● Your goal
Output exactly the line containing "Завдяки інноваційним розробкам, в" and each line after it through the last line of the records, and nothing else.

[Page-level text extractions]
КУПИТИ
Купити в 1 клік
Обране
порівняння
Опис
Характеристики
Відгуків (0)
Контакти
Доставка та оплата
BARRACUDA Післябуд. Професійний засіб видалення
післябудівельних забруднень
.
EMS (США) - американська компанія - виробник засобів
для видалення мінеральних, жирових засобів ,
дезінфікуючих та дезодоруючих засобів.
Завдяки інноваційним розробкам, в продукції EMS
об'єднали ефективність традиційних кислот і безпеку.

● Exercise response
Завдяки інноваційним розробкам, в продукції EMS
об'єднали ефективність традиційних кислот і безпеку.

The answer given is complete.